*Exercise directions*.
Once "përfolur. Shqiptarët nuk" turns up in a line below, reproduce that line and those after it exactly, stopping after the line with "бы хотели чтобы развивалось"; leave pictures out.

[[ Provided information, beginning ]]

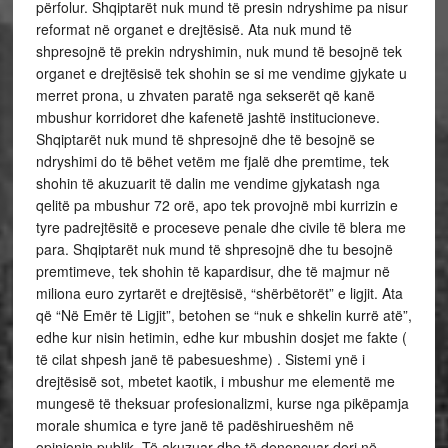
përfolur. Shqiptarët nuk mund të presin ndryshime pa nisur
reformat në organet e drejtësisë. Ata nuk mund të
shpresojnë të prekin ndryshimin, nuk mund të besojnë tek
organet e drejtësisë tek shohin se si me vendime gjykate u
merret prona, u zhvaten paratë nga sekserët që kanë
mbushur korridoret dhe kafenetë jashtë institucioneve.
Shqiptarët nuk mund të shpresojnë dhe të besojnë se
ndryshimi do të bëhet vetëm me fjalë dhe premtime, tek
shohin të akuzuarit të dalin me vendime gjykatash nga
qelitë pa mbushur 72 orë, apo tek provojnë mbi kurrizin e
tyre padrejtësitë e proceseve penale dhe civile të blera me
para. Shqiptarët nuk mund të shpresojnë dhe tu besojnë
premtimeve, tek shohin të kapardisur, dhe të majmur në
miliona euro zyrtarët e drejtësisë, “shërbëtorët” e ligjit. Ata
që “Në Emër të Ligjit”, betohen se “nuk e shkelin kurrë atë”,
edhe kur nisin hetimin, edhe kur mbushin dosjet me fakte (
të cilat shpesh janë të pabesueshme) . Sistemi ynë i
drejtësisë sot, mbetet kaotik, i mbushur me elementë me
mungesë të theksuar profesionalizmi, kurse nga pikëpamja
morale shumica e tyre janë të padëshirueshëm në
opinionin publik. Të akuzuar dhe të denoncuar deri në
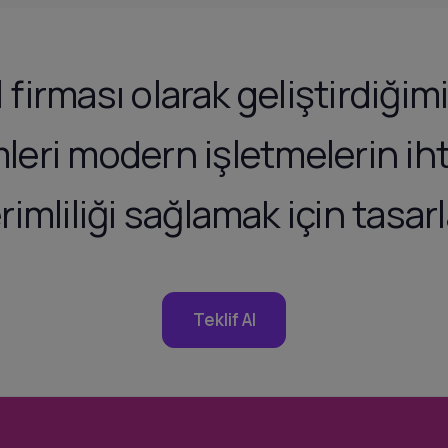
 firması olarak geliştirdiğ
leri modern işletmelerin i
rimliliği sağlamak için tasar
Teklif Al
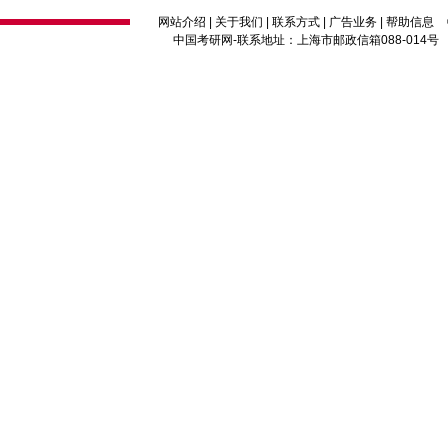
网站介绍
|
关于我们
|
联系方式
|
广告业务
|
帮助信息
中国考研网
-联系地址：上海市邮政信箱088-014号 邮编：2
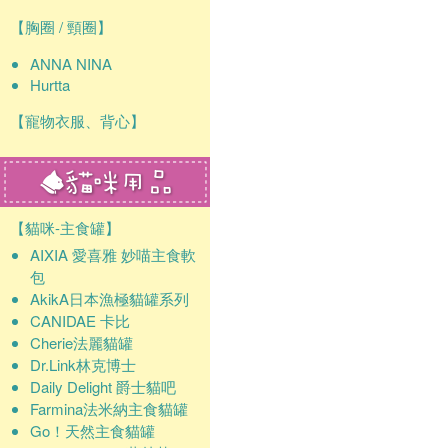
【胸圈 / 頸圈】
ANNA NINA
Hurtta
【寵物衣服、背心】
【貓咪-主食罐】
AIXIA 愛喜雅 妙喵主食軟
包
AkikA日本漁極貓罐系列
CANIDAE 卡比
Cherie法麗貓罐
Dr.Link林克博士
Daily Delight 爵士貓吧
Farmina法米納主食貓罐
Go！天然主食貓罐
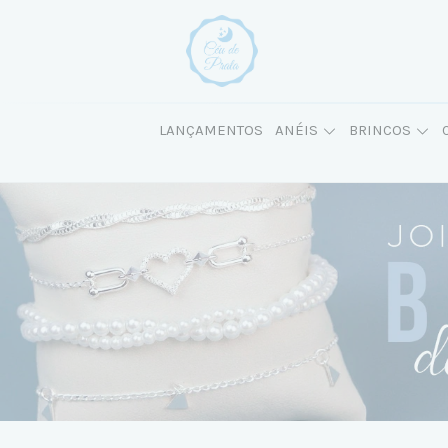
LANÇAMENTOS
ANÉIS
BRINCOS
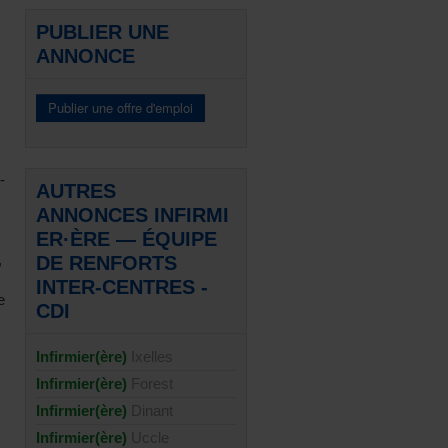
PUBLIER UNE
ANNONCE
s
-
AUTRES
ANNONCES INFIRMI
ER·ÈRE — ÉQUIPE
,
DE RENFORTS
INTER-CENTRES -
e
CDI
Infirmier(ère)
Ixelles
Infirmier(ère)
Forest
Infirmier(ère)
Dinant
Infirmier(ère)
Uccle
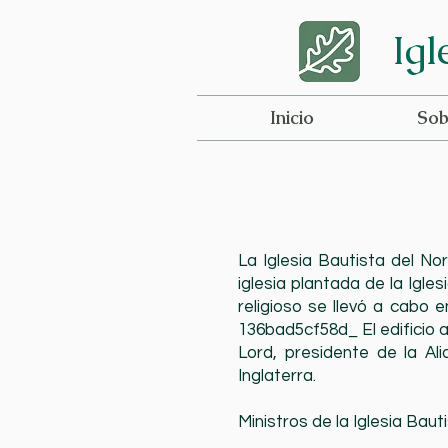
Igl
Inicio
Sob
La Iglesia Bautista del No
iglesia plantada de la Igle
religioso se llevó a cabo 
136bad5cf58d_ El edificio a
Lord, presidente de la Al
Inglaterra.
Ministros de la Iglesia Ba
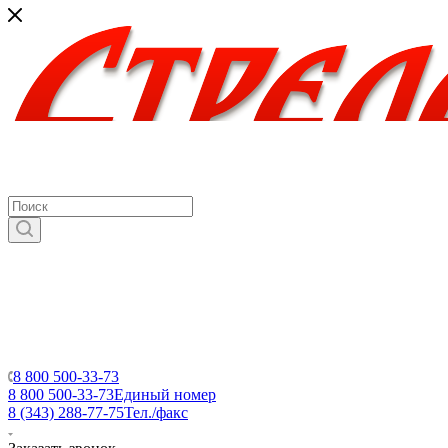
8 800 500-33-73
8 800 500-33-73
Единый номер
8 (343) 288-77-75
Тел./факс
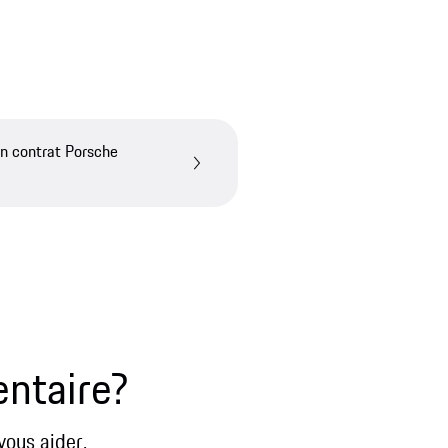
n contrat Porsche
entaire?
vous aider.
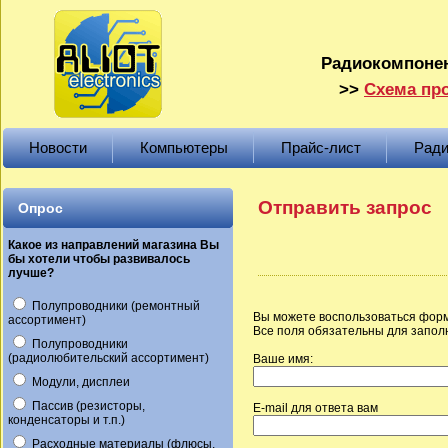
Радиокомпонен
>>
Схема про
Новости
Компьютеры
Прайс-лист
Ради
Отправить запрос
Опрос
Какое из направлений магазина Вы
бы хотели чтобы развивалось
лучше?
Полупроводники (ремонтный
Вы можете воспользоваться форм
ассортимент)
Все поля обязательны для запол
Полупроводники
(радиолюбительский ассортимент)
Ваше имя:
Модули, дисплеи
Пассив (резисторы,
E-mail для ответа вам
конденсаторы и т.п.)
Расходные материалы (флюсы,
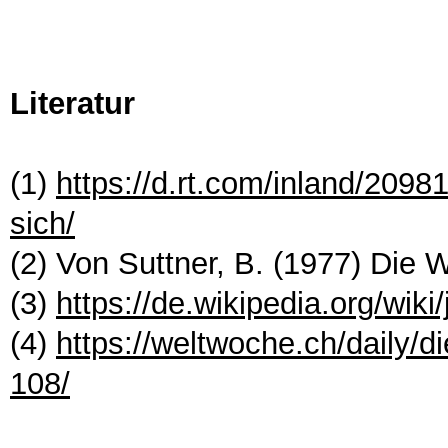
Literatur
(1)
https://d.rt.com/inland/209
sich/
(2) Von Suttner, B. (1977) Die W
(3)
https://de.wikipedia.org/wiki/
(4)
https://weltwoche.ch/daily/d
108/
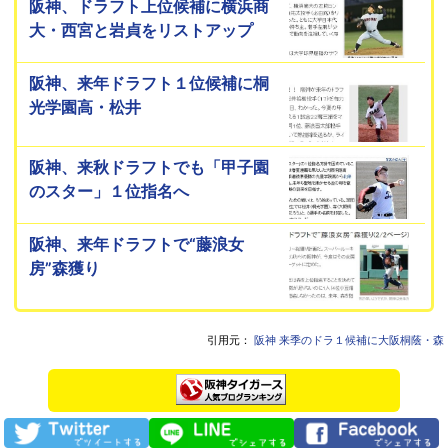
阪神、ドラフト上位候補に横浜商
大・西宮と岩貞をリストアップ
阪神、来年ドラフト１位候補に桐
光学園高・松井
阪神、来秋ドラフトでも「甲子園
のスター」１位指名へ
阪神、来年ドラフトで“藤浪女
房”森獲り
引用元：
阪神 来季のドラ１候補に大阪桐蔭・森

[[ Provided information, end ]]
[[ Provided information, beginning ]]

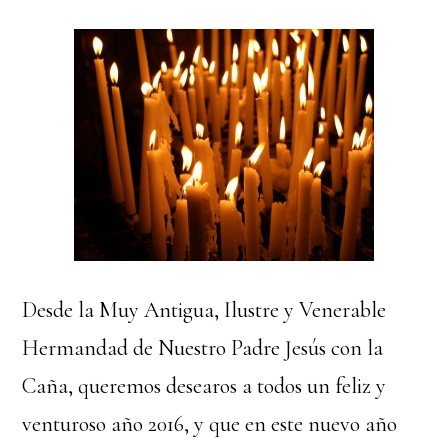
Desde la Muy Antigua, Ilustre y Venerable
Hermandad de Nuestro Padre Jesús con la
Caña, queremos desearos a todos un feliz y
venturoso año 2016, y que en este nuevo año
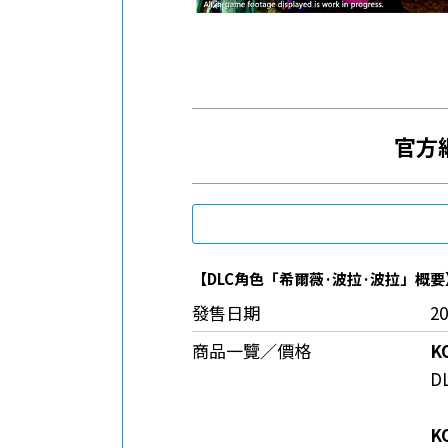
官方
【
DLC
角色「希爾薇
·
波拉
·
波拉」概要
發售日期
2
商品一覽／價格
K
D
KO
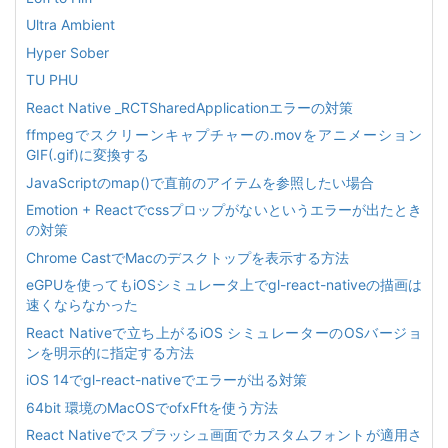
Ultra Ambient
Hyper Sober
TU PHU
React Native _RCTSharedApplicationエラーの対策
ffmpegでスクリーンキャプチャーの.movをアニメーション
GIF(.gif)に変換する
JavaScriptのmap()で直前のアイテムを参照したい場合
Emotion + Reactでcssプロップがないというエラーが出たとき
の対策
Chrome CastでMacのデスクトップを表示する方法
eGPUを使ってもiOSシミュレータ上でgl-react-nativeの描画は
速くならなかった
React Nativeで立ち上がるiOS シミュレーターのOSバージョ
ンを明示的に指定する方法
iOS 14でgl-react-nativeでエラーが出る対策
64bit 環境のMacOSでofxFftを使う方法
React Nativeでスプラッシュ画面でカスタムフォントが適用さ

[[ Provided information, end ]]
[[ Provided information, beginning ]]

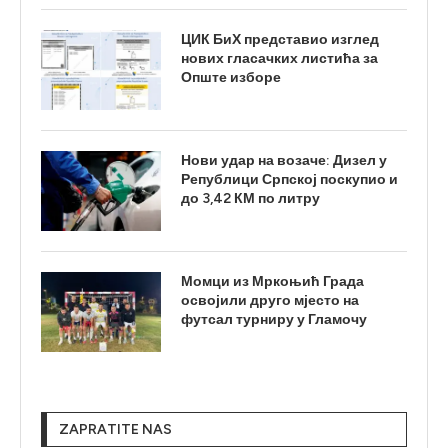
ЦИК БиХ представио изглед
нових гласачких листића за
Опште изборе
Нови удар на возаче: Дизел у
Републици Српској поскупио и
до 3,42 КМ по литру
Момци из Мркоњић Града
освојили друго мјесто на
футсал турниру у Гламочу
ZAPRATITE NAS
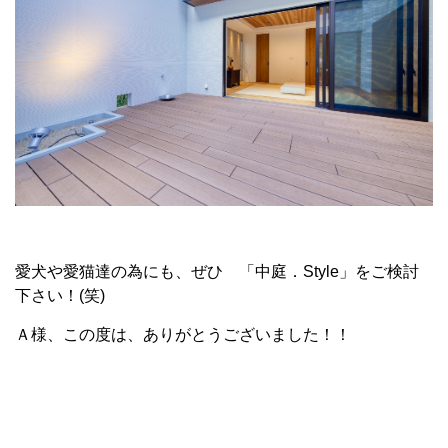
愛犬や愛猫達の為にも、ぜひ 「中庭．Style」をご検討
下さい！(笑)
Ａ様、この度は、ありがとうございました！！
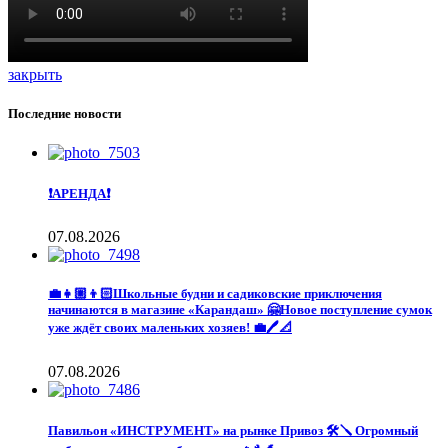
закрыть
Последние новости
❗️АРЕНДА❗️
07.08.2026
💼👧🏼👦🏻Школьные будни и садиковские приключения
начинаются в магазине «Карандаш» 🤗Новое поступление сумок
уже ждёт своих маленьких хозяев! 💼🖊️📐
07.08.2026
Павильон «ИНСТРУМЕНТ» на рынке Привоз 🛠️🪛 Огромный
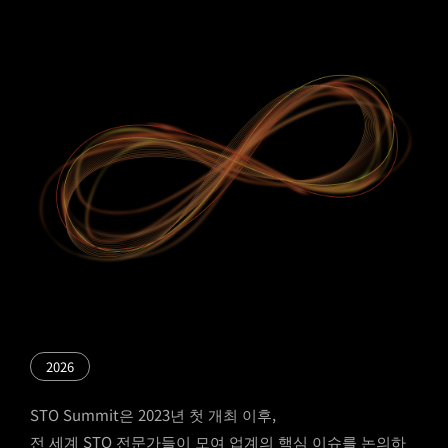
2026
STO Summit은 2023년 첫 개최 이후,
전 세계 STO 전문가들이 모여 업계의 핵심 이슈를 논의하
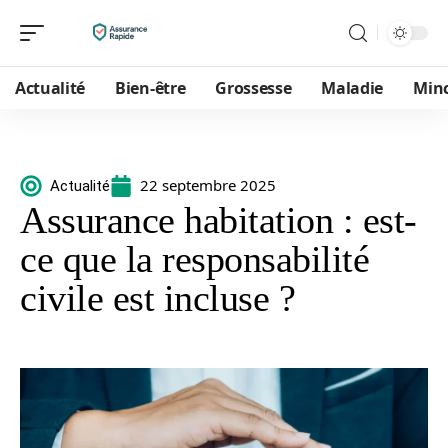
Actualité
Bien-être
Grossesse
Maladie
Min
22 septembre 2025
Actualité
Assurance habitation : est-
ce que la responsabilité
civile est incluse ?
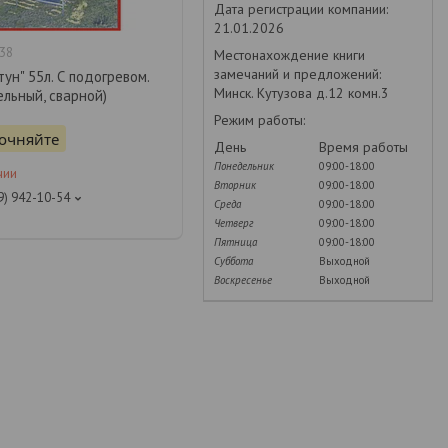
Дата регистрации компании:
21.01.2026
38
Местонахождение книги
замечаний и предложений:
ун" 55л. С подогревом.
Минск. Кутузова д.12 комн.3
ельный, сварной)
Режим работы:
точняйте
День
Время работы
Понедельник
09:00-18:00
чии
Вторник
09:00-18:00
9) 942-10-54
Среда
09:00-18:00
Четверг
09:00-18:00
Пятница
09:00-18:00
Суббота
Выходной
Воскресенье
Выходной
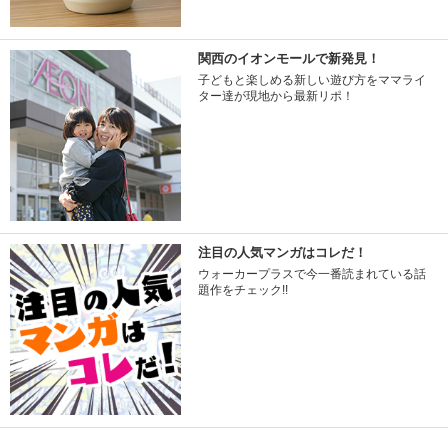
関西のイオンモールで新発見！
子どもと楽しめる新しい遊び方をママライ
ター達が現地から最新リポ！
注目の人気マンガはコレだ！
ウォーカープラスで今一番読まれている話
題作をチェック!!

[[ Provided information, end ]]

*Written solution*.
përfolur. Shqiptarët nuk mund të presin ndryshime pa nisur
reformat në organet e drejtësisë. Ata nuk mund të
shpresojnë të prekin ndryshimin, nuk mund të besojnë tek
organet e drejtësisë tek shohin se si me vendime gjykate u
merret prona, u zhvaten paratë nga sekserët që kanë
mbushur korridoret dhe kafenetë jashtë institucioneve.
Shqiptarët nuk mund të shpresojnë dhe të besojnë se
ndryshimi do të bëhet vetëm me fjalë dhe premtime, tek
shohin të akuzuarit të dalin me vendime gjykatash nga
qelitë pa mbushur 72 orë, apo tek provojnë mbi kurrizin e
tyre padrejtësitë e proceseve penale dhe civile të blera me
para. Shqiptarët nuk mund të shpresojnë dhe tu besojnë
premtimeve, tek shohin të kapardisur, dhe të majmur në
miliona euro zyrtarët e drejtësisë, “shërbëtorët” e ligjit. Ata
që “Në Emër të Ligjit”, betohen se “nuk e shkelin kurrë atë”,
edhe kur nisin hetimin, edhe kur mbushin dosjet me fakte (
të cilat shpesh janë të pabesueshme) . Sistemi ynë i
drejtësisë sot, mbetet kaotik, i mbushur me elementë me
mungesë të theksuar profesionalizmi, kurse nga pikëpamja
morale shumica e tyre janë të padëshirueshëm në
opinionin publik. Të akuzuar dhe të denoncuar deri në
 firması olarak geliştirdiğ
leri modern işletmelerin i
rimliliği sağlamak için tasar
Teklif Al
网站介绍
|
关于我们
|
联系方式
|
广告业务
|
帮助信息
中国考研网
-联系地址：上海市邮政信箱088-014号 邮编：2
【胸圈 / 頸圈】
ANNA NINA
Hurtta
【寵物衣服、背心】
【貓咪-主食罐】
AIXIA 愛喜雅 妙喵主食軟
包
AkikA日本漁極貓罐系列
CANIDAE 卡比
Cherie法麗貓罐
Dr.Link林克博士
Daily Delight 爵士貓吧
Farmina法米納主食貓罐
Go！天然主食貓罐
LANÇAMENTOS
ANÉIS
BRINCOS
PUBLIER UNE
ANNONCE
s
-
AUTRES
ANNONCES INFIRMI
ER·ÈRE — ÉQUIPE
,
DE RENFORTS
INTER-CENTRES -
e
CDI
Infirmier(ère)
Ixelles
Infirmier(ère)
Forest
Infirmier(ère)
Dinant
Infirmier(ère)
Uccle
Igl
Inicio
Sob
La Iglesia Bautista del No
iglesia plantada de la Igle
religioso se llevó a cabo 
136bad5cf58d_ El edificio a
Lord, presidente de la Al
Inglaterra.
Ministros de la Iglesia Ba
8 800 500-33-73
8 800 500-33-73
Единый номер
8 (343) 288-77-75
Тел./факс
n contrat Porsche
entaire?
vous aider.
Радиокомпонен
>>
Схема про
Новости
Компьютеры
Прайс-лист
Ради
Отправить запрос
Опрос
Какое из направлений магазина Вы
бы хотели чтобы развивалось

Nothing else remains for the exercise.